Task: Starting from the top of the entries below and ending with the line containing "Forums (117, 143)", restate every line word for word, pictures omitted.

::::

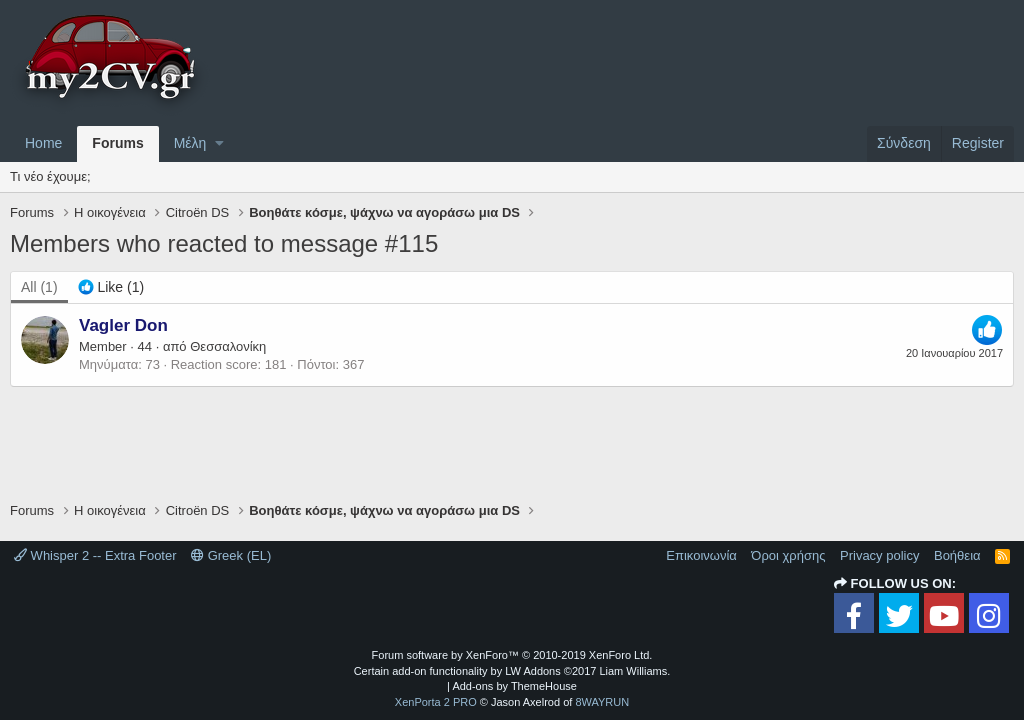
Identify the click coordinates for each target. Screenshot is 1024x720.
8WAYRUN (602, 702)
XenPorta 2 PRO (436, 702)
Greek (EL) (231, 555)
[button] (219, 144)
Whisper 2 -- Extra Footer (95, 555)
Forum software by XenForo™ (512, 655)
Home (43, 143)
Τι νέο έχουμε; (50, 176)
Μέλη (190, 143)
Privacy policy (879, 555)
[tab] (111, 288)
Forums (117, 143)
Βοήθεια (957, 555)
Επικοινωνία (701, 555)
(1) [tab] (39, 287)
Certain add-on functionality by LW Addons (512, 671)
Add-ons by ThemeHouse (514, 686)
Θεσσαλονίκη (228, 346)
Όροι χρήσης (788, 555)
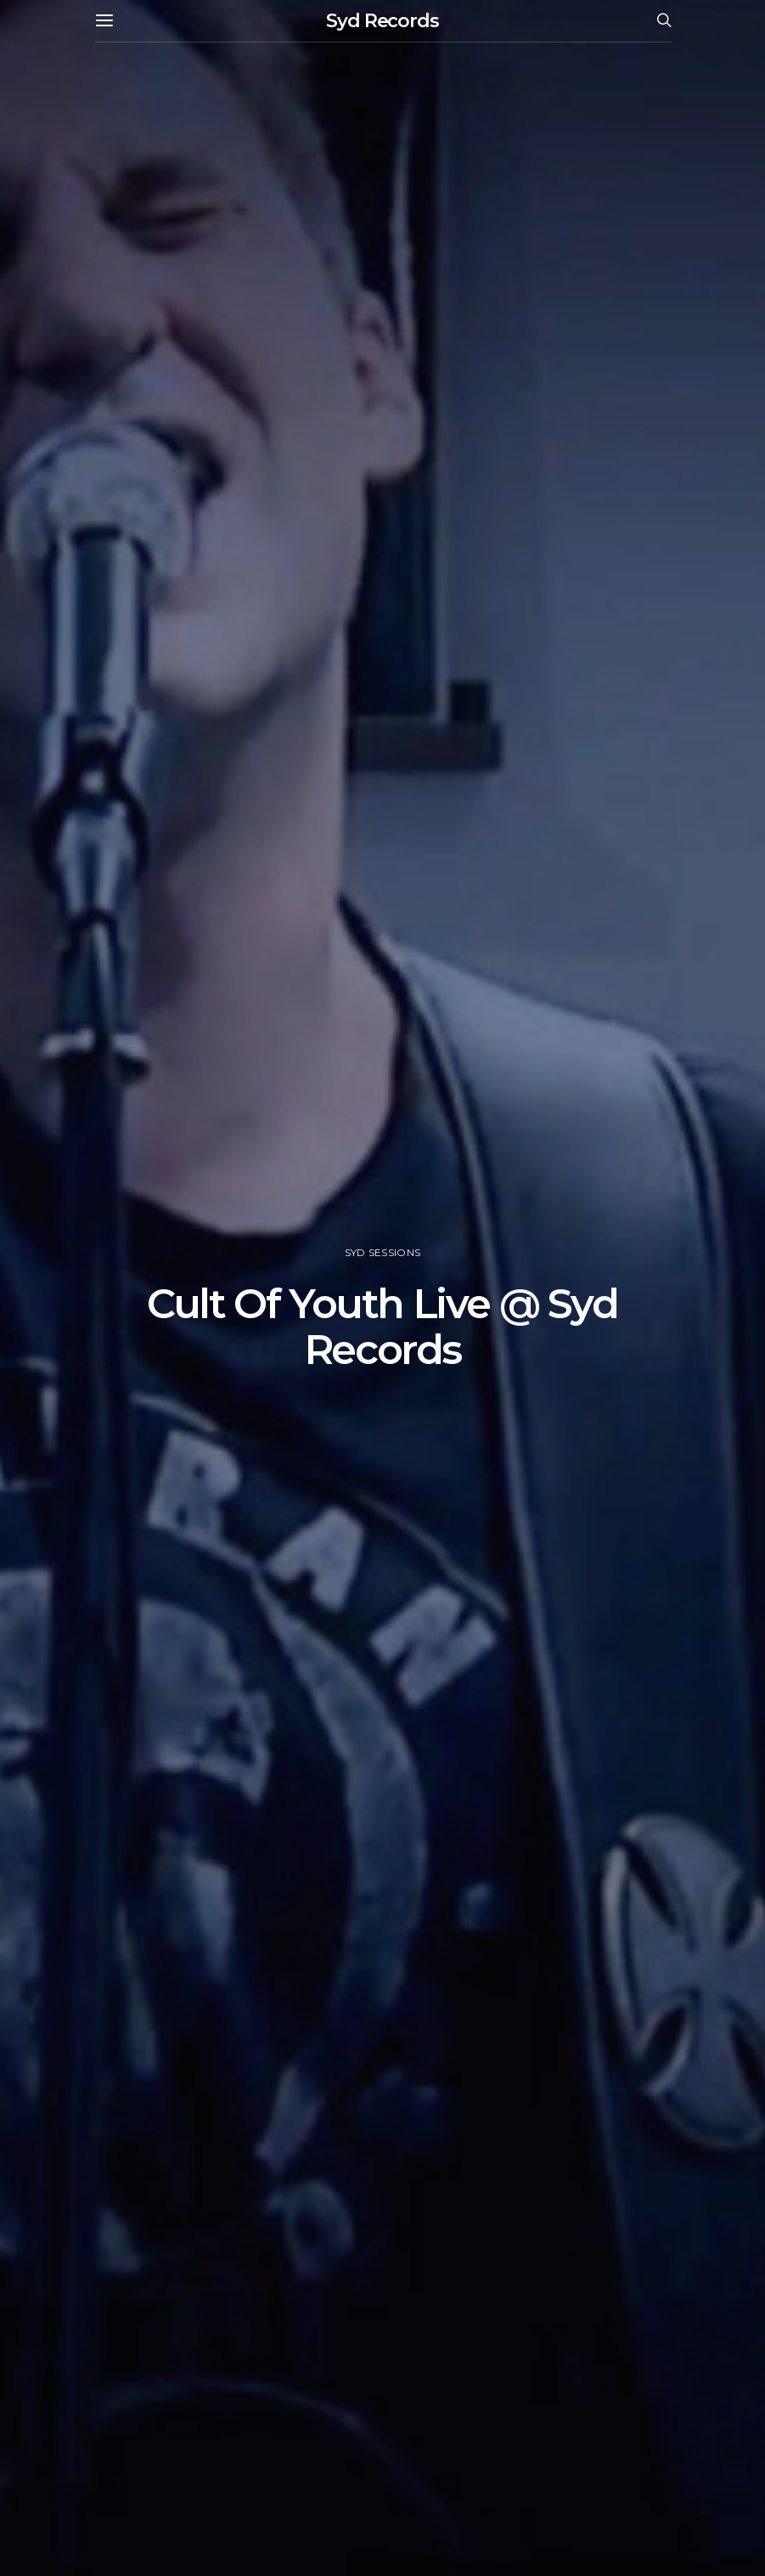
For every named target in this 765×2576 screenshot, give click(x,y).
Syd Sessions (382, 1253)
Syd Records (382, 20)
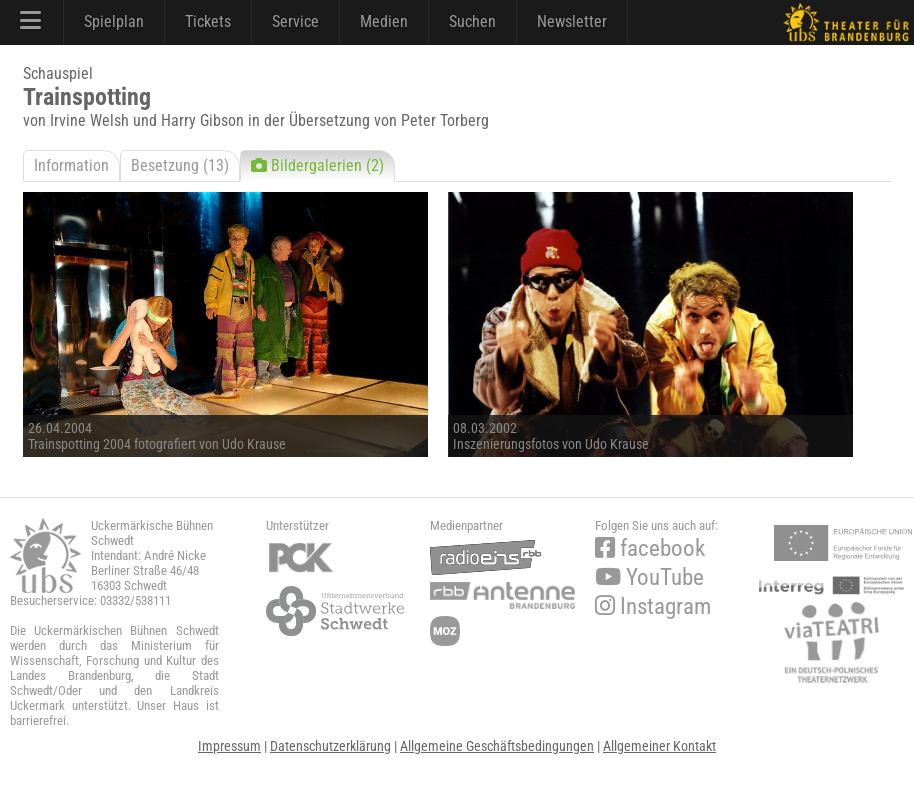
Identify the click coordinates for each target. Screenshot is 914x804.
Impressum (229, 746)
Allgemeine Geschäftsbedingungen (497, 746)
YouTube (649, 577)
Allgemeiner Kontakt (659, 746)
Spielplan (114, 21)
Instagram (653, 606)
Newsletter (572, 21)
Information (71, 165)
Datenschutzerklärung (330, 746)
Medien (384, 21)
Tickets (208, 21)
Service (295, 21)
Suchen (472, 21)
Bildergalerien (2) (317, 165)
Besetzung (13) (180, 165)
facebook (650, 548)
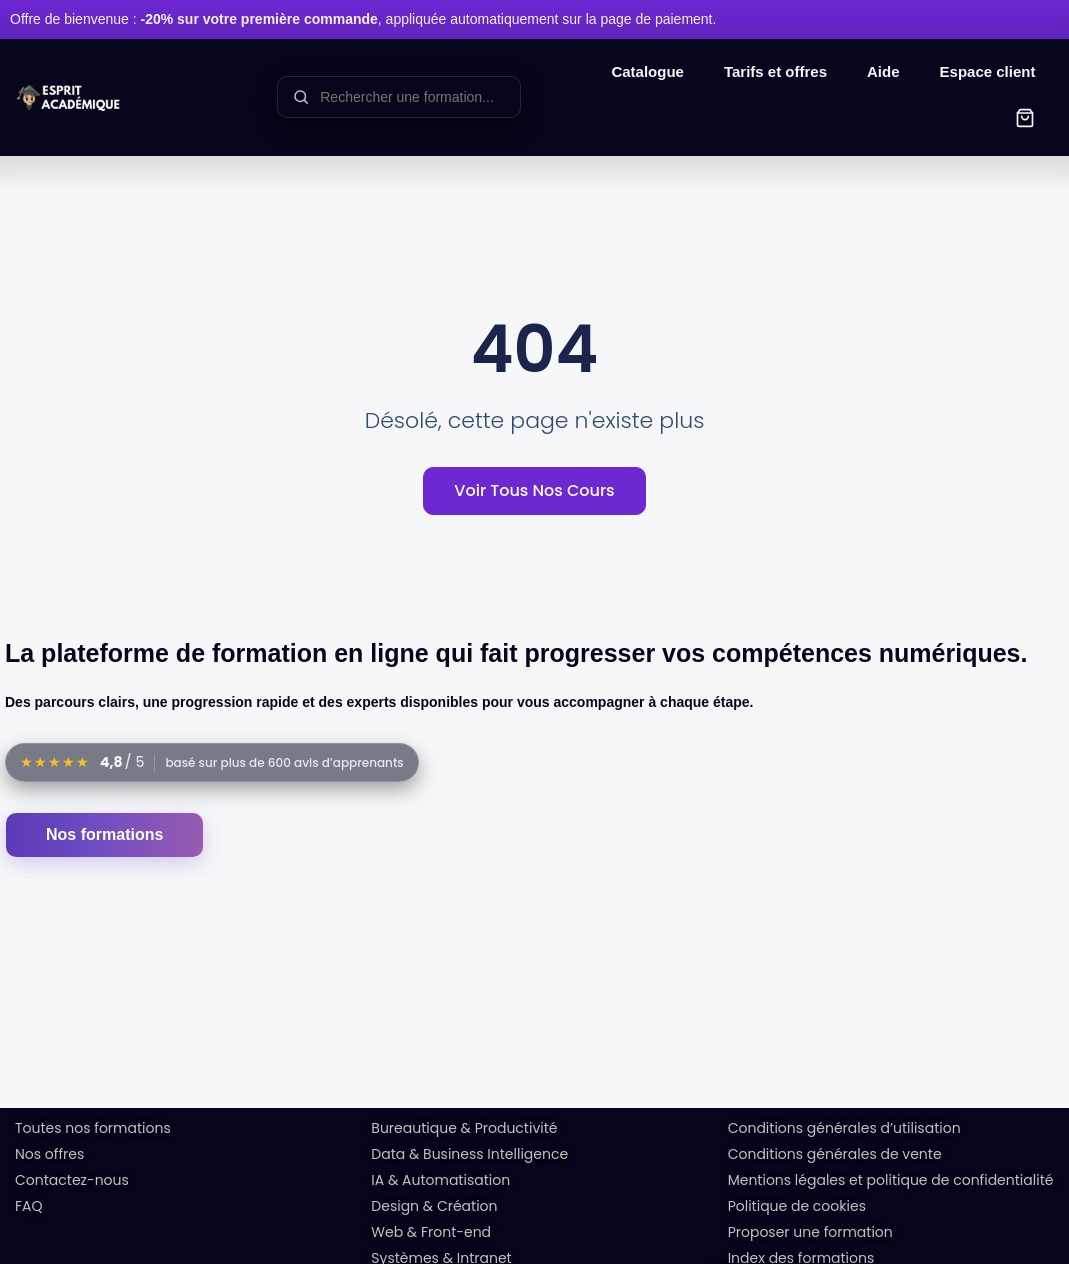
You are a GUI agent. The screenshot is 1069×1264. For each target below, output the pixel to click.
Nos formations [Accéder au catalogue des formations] (104, 832)
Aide (883, 71)
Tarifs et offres (775, 71)
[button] (1025, 120)
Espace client (988, 71)
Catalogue (647, 71)
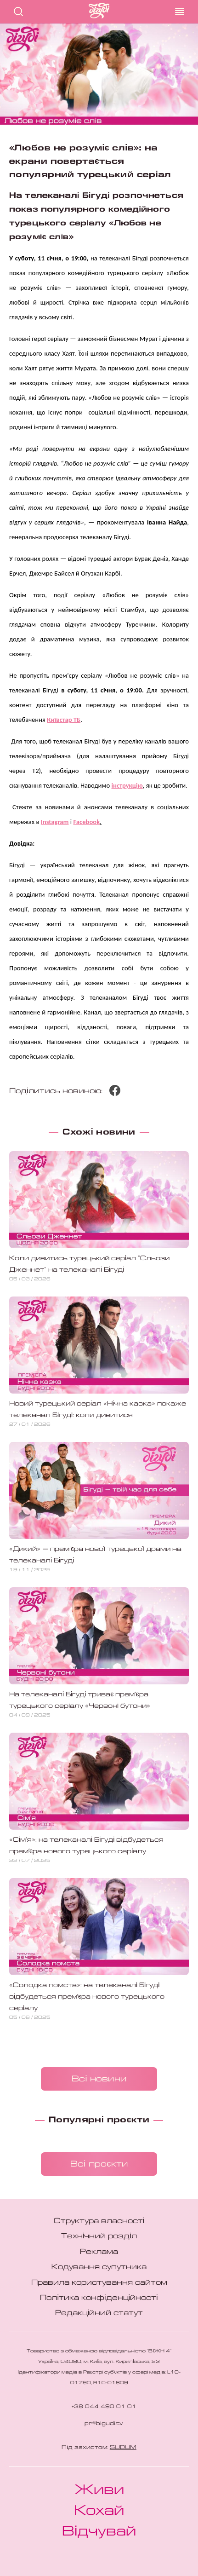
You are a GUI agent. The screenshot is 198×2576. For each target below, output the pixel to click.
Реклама (99, 2252)
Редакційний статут (99, 2313)
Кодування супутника (99, 2267)
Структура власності (99, 2221)
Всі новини (99, 2079)
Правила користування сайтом (99, 2283)
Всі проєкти (99, 2164)
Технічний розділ (99, 2236)
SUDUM (123, 2447)
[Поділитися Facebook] (114, 1094)
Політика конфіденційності (99, 2298)
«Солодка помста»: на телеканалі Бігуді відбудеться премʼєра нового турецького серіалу (86, 1996)
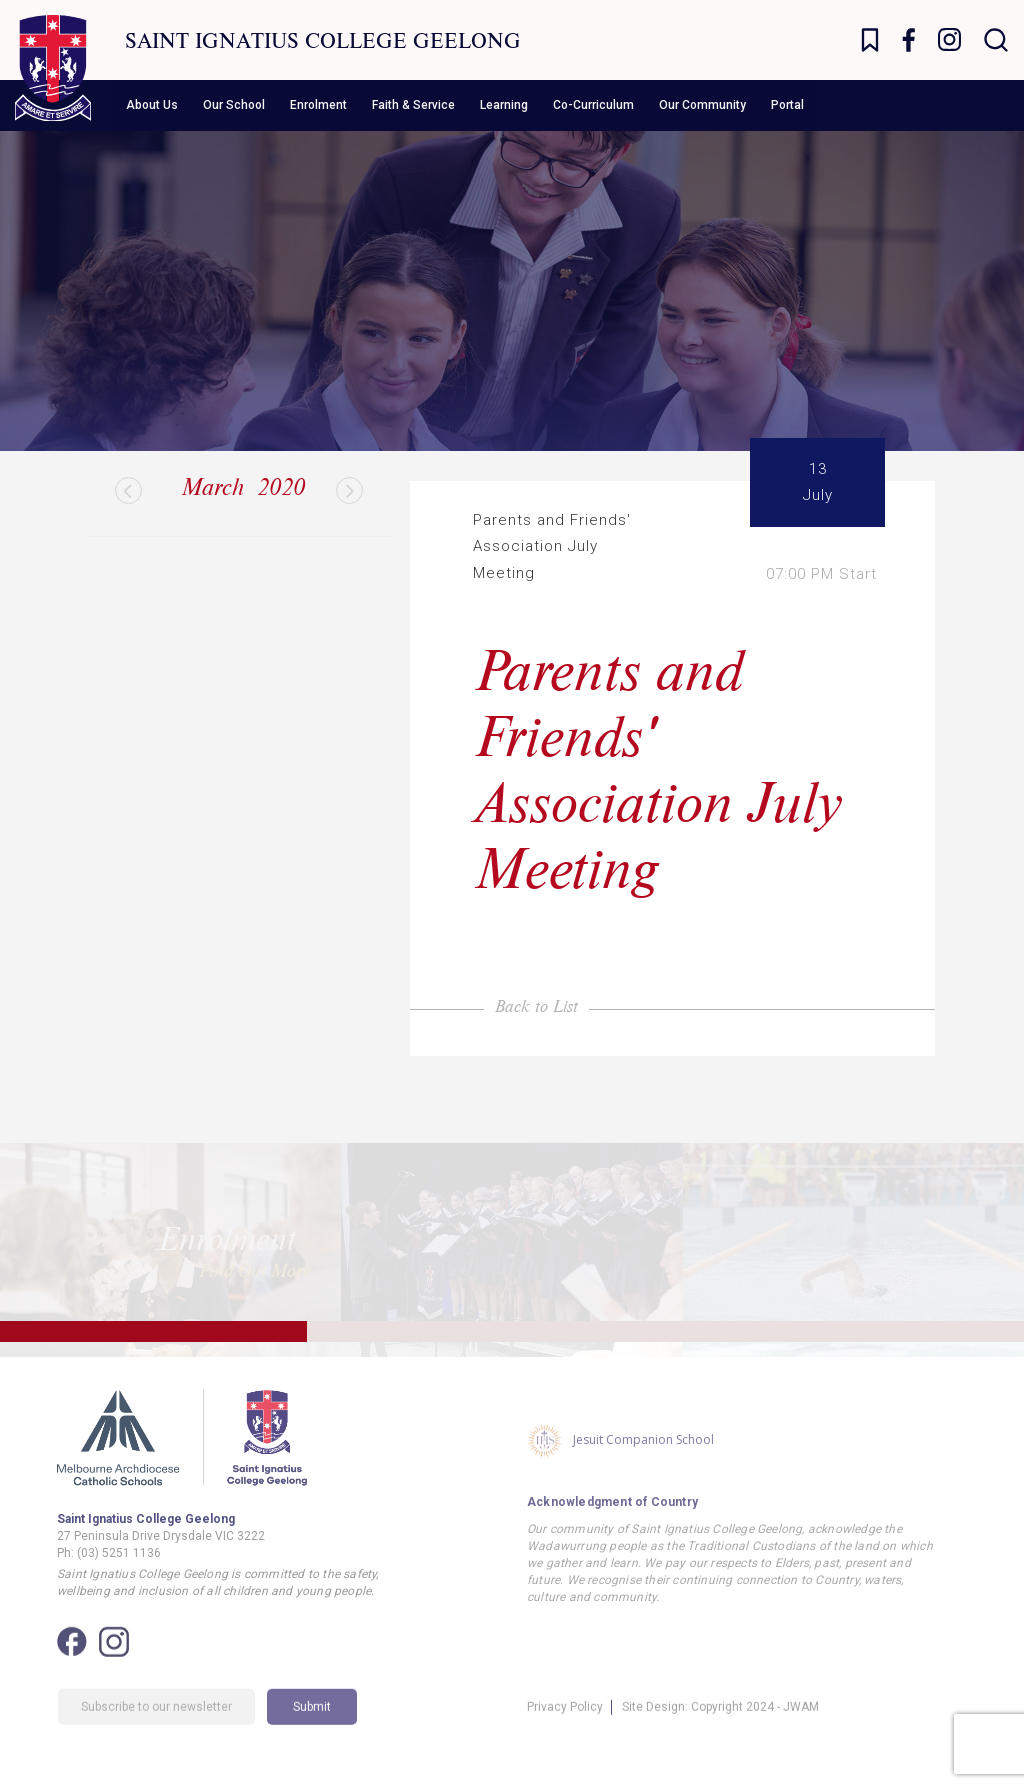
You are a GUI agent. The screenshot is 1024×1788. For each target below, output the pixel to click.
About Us (152, 105)
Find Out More (255, 1256)
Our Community (702, 105)
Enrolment (318, 105)
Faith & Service (413, 105)
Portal (787, 105)
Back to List (536, 1005)
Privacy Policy (565, 1728)
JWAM (801, 1728)
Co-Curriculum (593, 105)
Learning (504, 105)
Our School (234, 105)
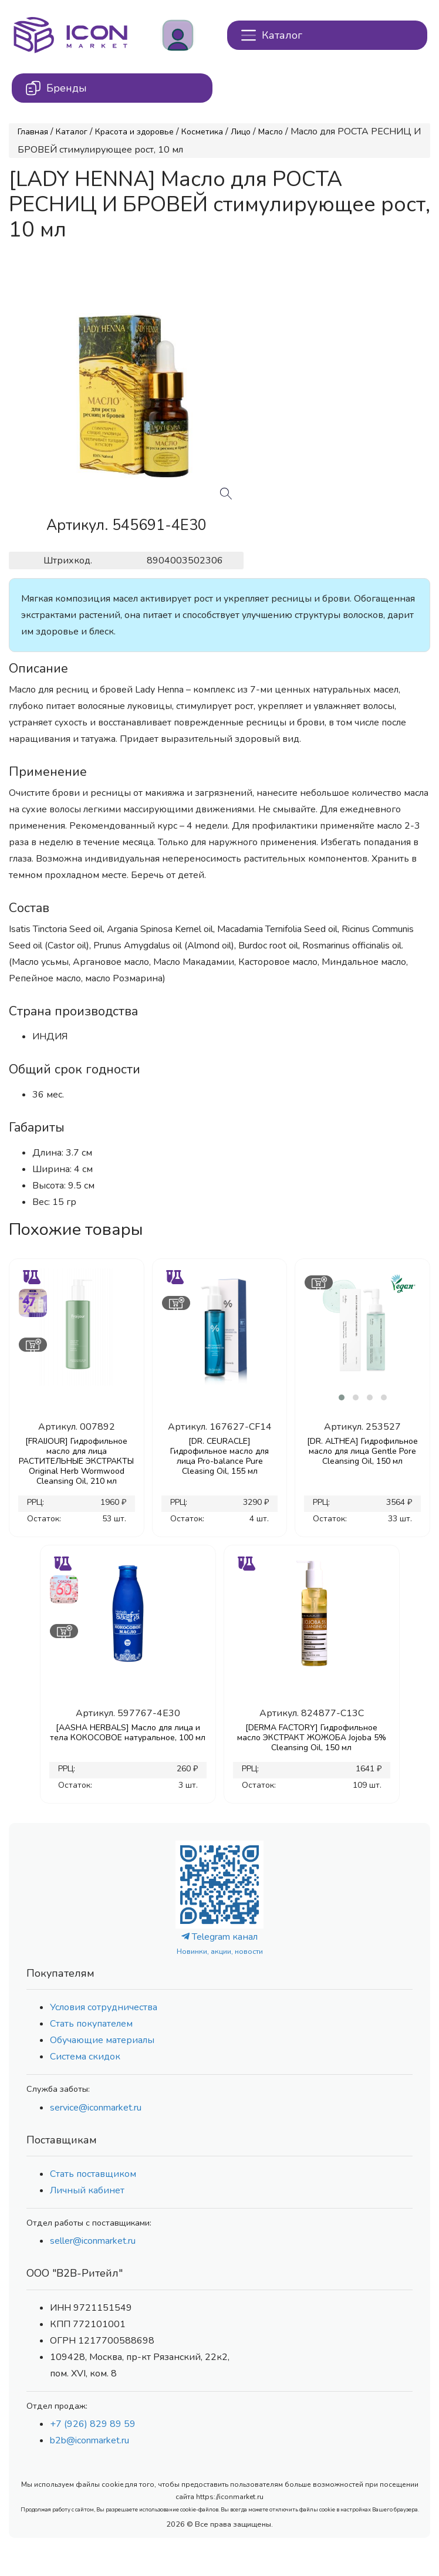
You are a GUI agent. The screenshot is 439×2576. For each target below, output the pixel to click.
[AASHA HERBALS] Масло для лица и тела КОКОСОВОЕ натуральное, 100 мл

::::

Reply:
Identify the click coordinates for each target. Screenshot is 1024x720.
8WAYRUN (602, 702)
XenPorta 2 PRO (436, 702)
Greek (EL) (231, 555)
[button] (219, 144)
Whisper 2 -- Extra Footer (95, 555)
Forum software by XenForo™ (512, 655)
Home (43, 143)
Τι νέο έχουμε; (50, 176)
Μέλη (190, 143)
Privacy policy (879, 555)
[tab] (111, 288)
Forums (117, 143)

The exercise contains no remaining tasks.